We included patients aged 18 years or older who provided signed informed consent and had an RA diagnosis satisfying the ACR/EULAR 2010 criteria with stable csDMARD for at least 3 months and were naïve to bDMARDs. The exclusion criteria were patients with a rheumatic diagnosis other than RA; who were suffering from bone conditions other than osteoporosis (e.g., Paget’s disease of bone); or who were receiving treatments with bisphosphonates (with a grace period of up to 12 months for oral bisphosphonates and up to 24 months for zoledronic acid), strontium ranelate, teriparatide, selective estrogen receptor modulators, or denosumab.
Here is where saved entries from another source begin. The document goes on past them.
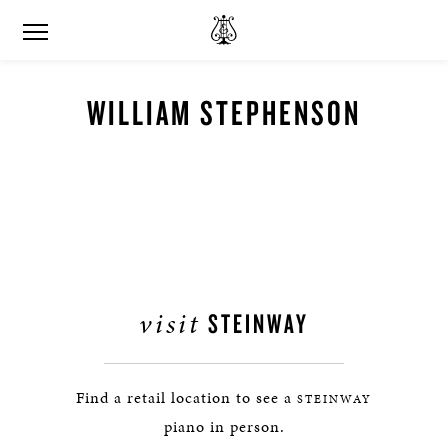
WILLIAM STEPHENSON
visit
STEINWAY
Find a retail location to see a
STEINWAY
piano in person.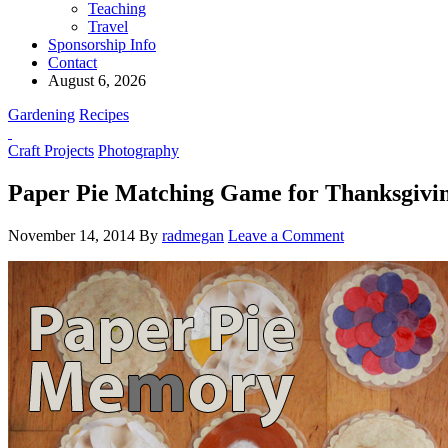
Teaching
Travel
Sponsorship Info
Contact
August 6, 2026
Gardening
Recipes
Craft Projects
Photography
Paper Pie Matching Game for Thanksgivi
November 14, 2014
By
radmegan
Leave a Comment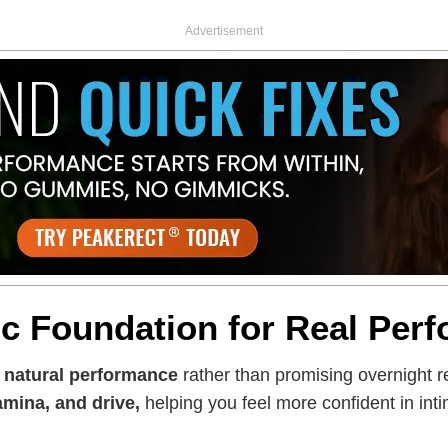
Advertisement
ic Foundation for Real Per
s
natural performance
rather than promising overnight re
amina, and drive,
helping you feel more confident in in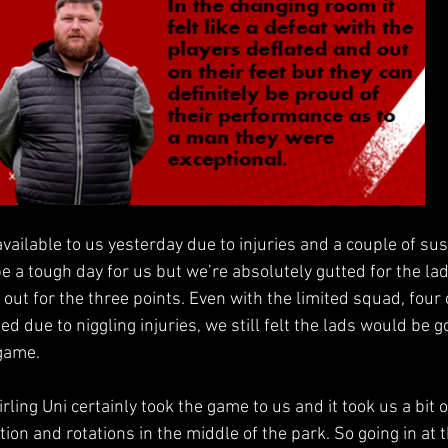
available to us yesterday due to injuries and a couple of su
e a tough day for us but we’re absolutely gutted for the lad
 out for the three points. Even with the limited squad, fou
ed due to niggling injuries, we still felt the lads would be 
 game.
irling Uni certainly took the game to us and it took us a bit o
tion and rotations in the middle of the park. So going in at 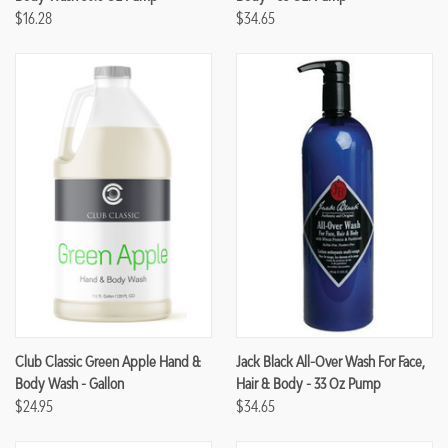
$16.28
$34.65
Club Classic Green Apple Hand &
Jack Black All-Over Wash For Face,
Body Wash - Gallon
Hair & Body - 33 Oz Pump
$24.95
$34.65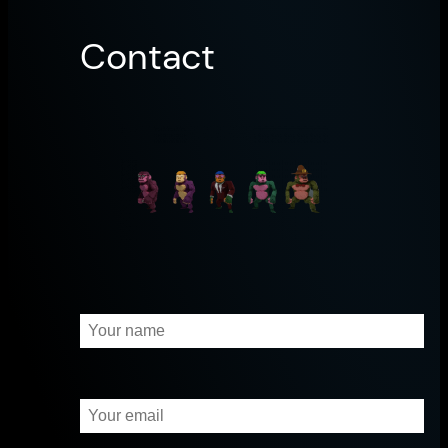
Contact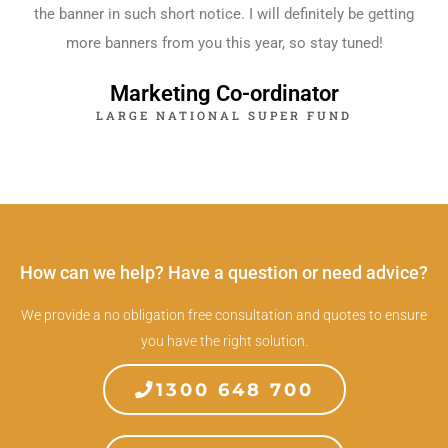
the banner in such short notice. I will definitely be getting
more banners from you this year, so stay tuned!
Marketing Co-ordinator
LARGE NATIONAL SUPER FUND
How can we help? Have a question or need advice?
We provide a no obligation free consultation and quotes to ensure
you have the right solution.
1300 648 700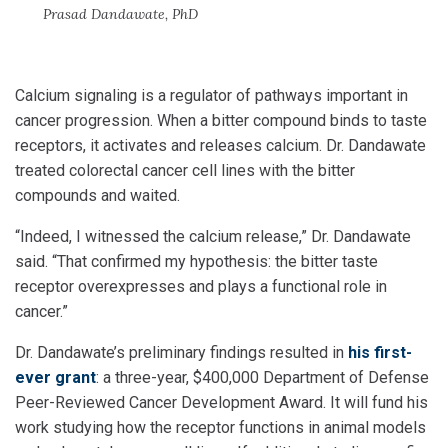
Prasad Dandawate, PhD
Calcium signaling is a regulator of pathways important in
cancer progression. When a bitter compound binds to taste
receptors, it activates and releases calcium. Dr. Dandawate
treated colorectal cancer cell lines with the bitter
compounds and waited.
“Indeed, I witnessed the calcium release,” Dr. Dandawate
said. “That confirmed my hypothesis: the bitter taste
receptor overexpresses and plays a functional role in
cancer.”
Dr. Dandawate’s preliminary findings resulted in
his first-
ever grant
: a three-year, $400,000 Department of Defense
Peer-Reviewed Cancer Development Award. It will fund his
work studying how the receptor functions in animal models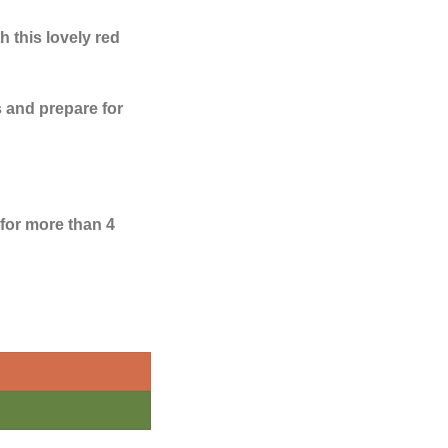
 this lovely red
 and prepare for
 for more than 4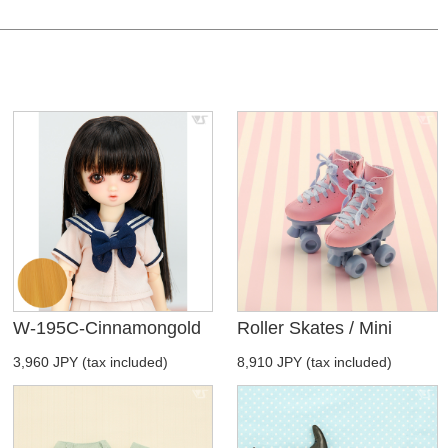
W-195C-Cinnamongold
Roller Skates / Mini
3,960 JPY (tax included)
8,910 JPY (tax included)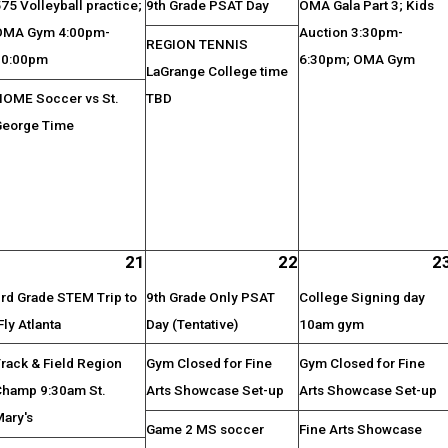
75 Volleyball practice;
9th Grade PSAT Day
OMA Gala Part 3; Kids
OMA Gym 4:00pm-
Auction 3:30pm-
REGION TENNIS
10:00pm
6:30pm; OMA Gym
LaGrange College time
HOME Soccer vs St.
TBD
George Time
21
22
2
rd Grade STEM Trip to
9th Grade Only PSAT
College Signing day
Fly Atlanta
Day (Tentative)
10am gym
rack & Field Region
Gym Closed for Fine
Gym Closed for Fine
Champ 9:30am St.
Arts Showcase Set-up
Arts Showcase Set-up
Mary's
Game 2 MS soccer
Fine Arts Showcase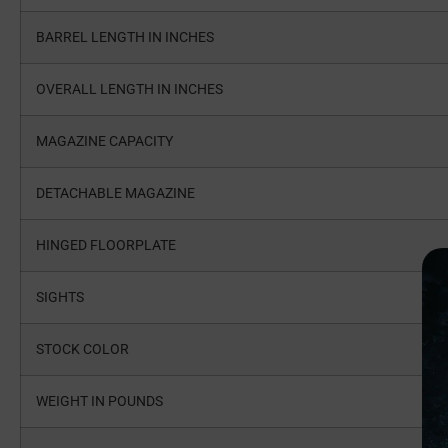
BARREL LENGTH IN INCHES
OVERALL LENGTH IN INCHES
MAGAZINE CAPACITY
DETACHABLE MAGAZINE
HINGED FLOORPLATE
SIGHTS
STOCK COLOR
WEIGHT IN POUNDS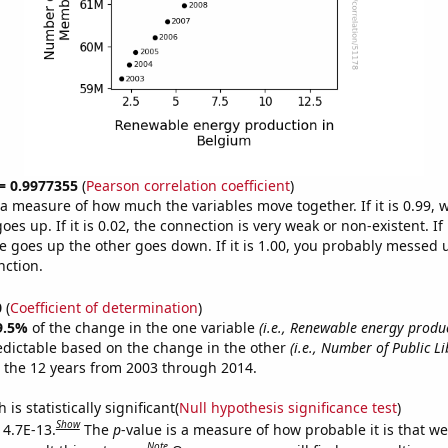
 = 0.9977355
(
Pearson correlation coefficient
)
s a measure of how much the variables move together. If it is 0.99,
es up. If it is 0.02, the connection is very weak or non-existent. If i
 goes up the other goes down. If it is 1.00, you probably messed 
nction.
0
(
Coefficient of determination
)
9.5%
of the change in the one variable
(i.e., Renewable energy produ
edictable based on the change in the other
(i.e., Number of Public 
 the 12 years from 2003 through 2014.
is statistically significant(
Null hypothesis significance test
)
Show
 4.7E-13.
The
p
-value is a measure of how probable it is that w
Note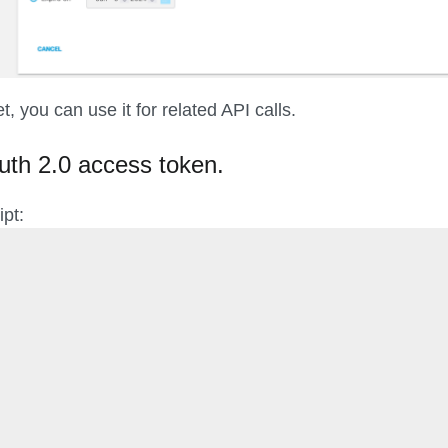
, you can use it for related API calls.
uth 2.0 access token.
ipt:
We also excluded patients with kidney disease (eGRF <30 mL/min), advanced liver disease (Child–Pugh grade B or C), untreated endocrine disorders, and those receiving intra-articular injections in the MCPs or MTPs within 3 months prior to the study, as well as people who were pregnant or breastfeeding. No specific selection criteria (other than inclusion/exclusion criteria) were applied. Patients were consecutively enrolled from May 2023 to December 2024.

The reporting of this study conforms to the Strengthening the Reporting of Observational Studies in Epidemiology (STROBE) statement.¹⁵ The completed STROBE checklist is provided as Supplemental File 1.

Statistical analysis

Descriptive statistics are presented as means and standard deviations (SDs) or medians and interquartile ranges (IQRs), as appropriate. Correlations between continuous variables were assessed through Spearman’s correlation coefficients. To account for multiple comparisons, the two-stage step-up method by Benjamini, Krieger, and Yekutieli was applied, with the false discovery rate controlled at 5% (Q = 0.05).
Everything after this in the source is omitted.